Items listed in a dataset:

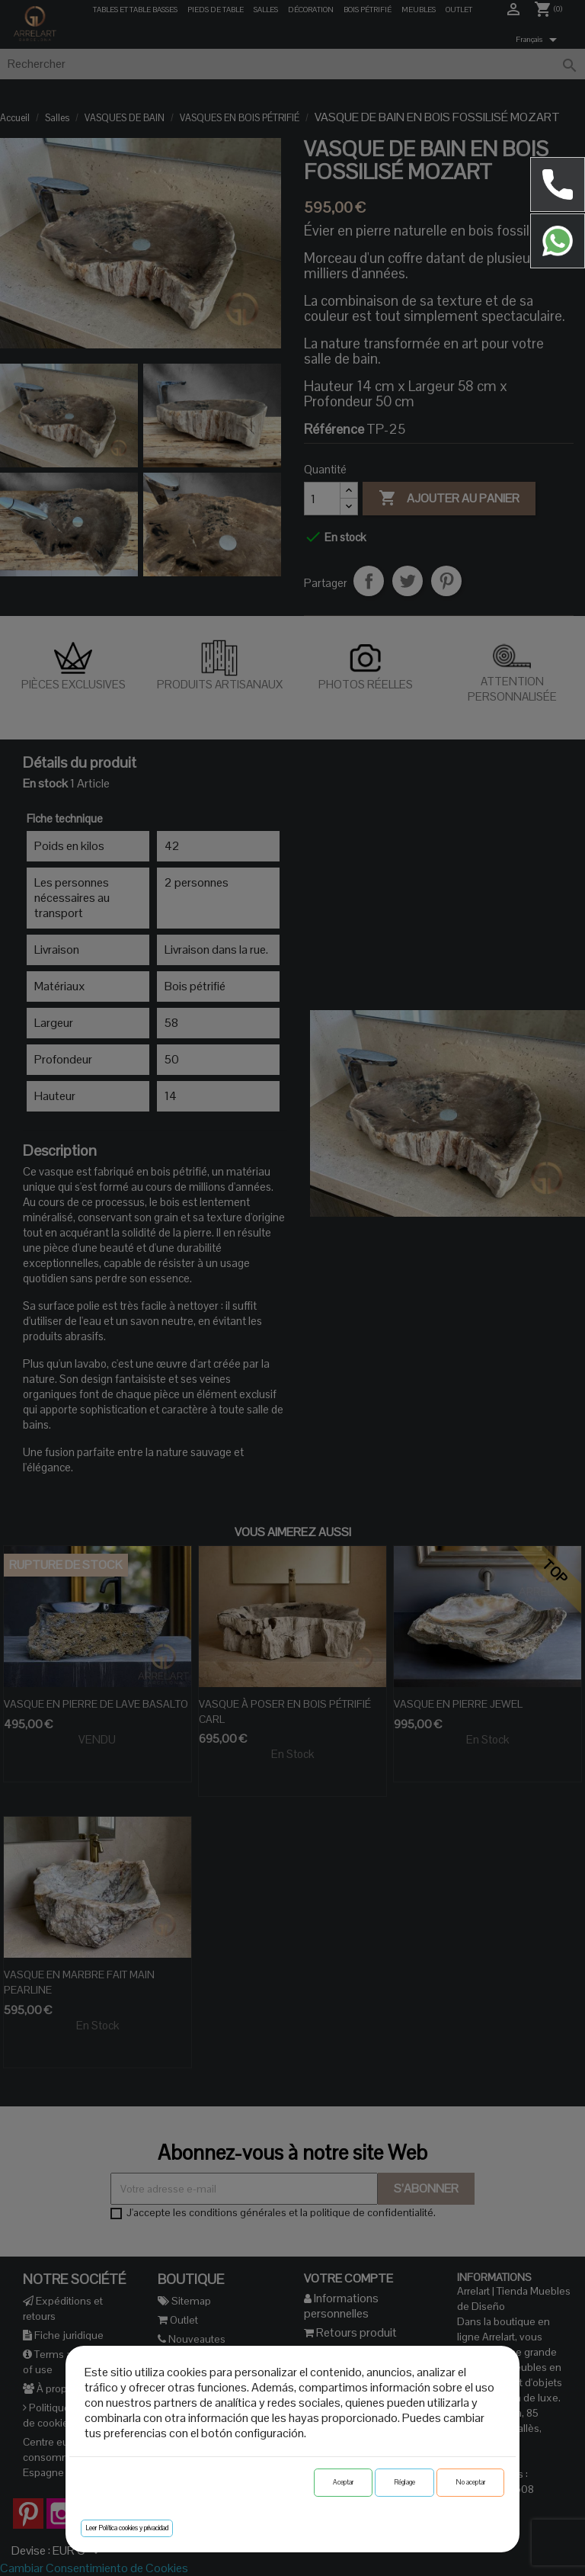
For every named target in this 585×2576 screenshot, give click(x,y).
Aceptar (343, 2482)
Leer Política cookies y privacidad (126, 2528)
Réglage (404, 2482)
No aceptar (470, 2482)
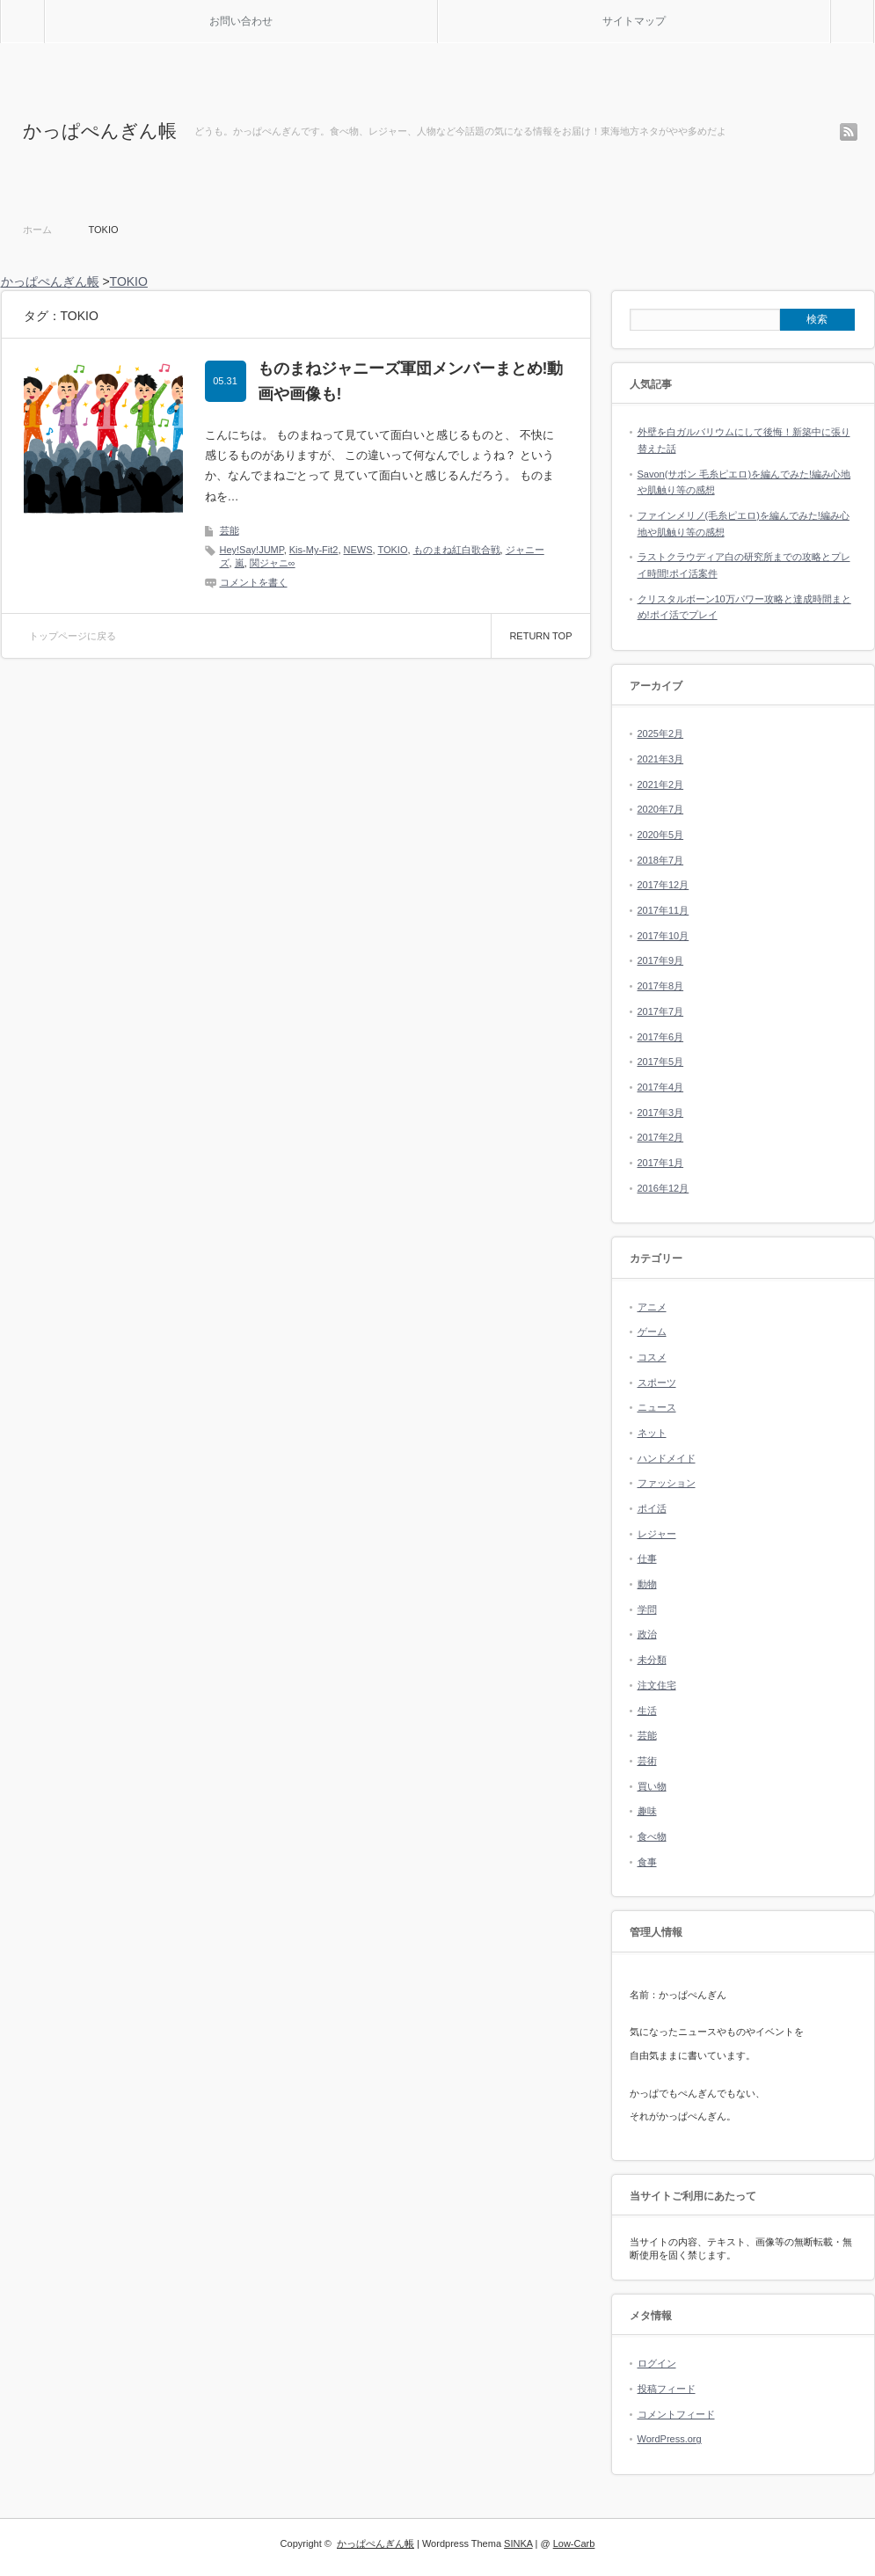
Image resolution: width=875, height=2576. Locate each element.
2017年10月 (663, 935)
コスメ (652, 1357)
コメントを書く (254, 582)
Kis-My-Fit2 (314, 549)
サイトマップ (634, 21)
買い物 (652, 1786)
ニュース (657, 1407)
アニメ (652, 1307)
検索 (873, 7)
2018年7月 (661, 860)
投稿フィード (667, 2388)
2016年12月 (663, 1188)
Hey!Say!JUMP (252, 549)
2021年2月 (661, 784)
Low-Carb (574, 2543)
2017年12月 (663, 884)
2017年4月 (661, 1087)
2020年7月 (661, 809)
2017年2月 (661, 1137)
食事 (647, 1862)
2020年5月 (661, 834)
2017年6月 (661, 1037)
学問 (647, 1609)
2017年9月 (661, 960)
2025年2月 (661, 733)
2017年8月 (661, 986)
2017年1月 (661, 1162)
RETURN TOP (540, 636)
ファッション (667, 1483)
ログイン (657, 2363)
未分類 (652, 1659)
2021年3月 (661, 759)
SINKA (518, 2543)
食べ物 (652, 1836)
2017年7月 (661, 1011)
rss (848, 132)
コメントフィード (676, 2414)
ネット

* What you have to do:
Without including any picture, repeat the data exactly.

* Result for this exercise:
For every named target in this 585×2576 screenshot, give click(x,y).
Aceptar (343, 2482)
Leer Política cookies y privacidad (126, 2528)
Réglage (404, 2482)
No aceptar (470, 2482)
Image resolution: width=875, height=2576. Locate each element.
2017年10月 (663, 935)
コスメ (652, 1357)
コメントを書く (254, 582)
Kis-My-Fit2 (314, 549)
サイトマップ (634, 21)
買い物 (652, 1786)
ニュース (657, 1407)
アニメ (652, 1307)
検索 (873, 7)
2018年7月 (661, 860)
投稿フィード (667, 2388)
2016年12月 (663, 1188)
Hey!Say!JUMP (252, 549)
2021年2月 (661, 784)
Low-Carb (574, 2543)
2017年12月 (663, 884)
2017年4月 (661, 1087)
2020年7月 (661, 809)
2017年2月 (661, 1137)
食事 (647, 1862)
2020年5月 (661, 834)
2017年6月 (661, 1037)
学問 (647, 1609)
2017年9月 (661, 960)
2025年2月 (661, 733)
2017年8月 (661, 986)
2017年1月 (661, 1162)
RETURN TOP (540, 636)
ファッション (667, 1483)
ログイン (657, 2363)
未分類 (652, 1659)
2021年3月 (661, 759)
SINKA (518, 2543)
食べ物 (652, 1836)
2017年7月 (661, 1011)
rss (848, 132)
コメントフィード (676, 2414)
ネット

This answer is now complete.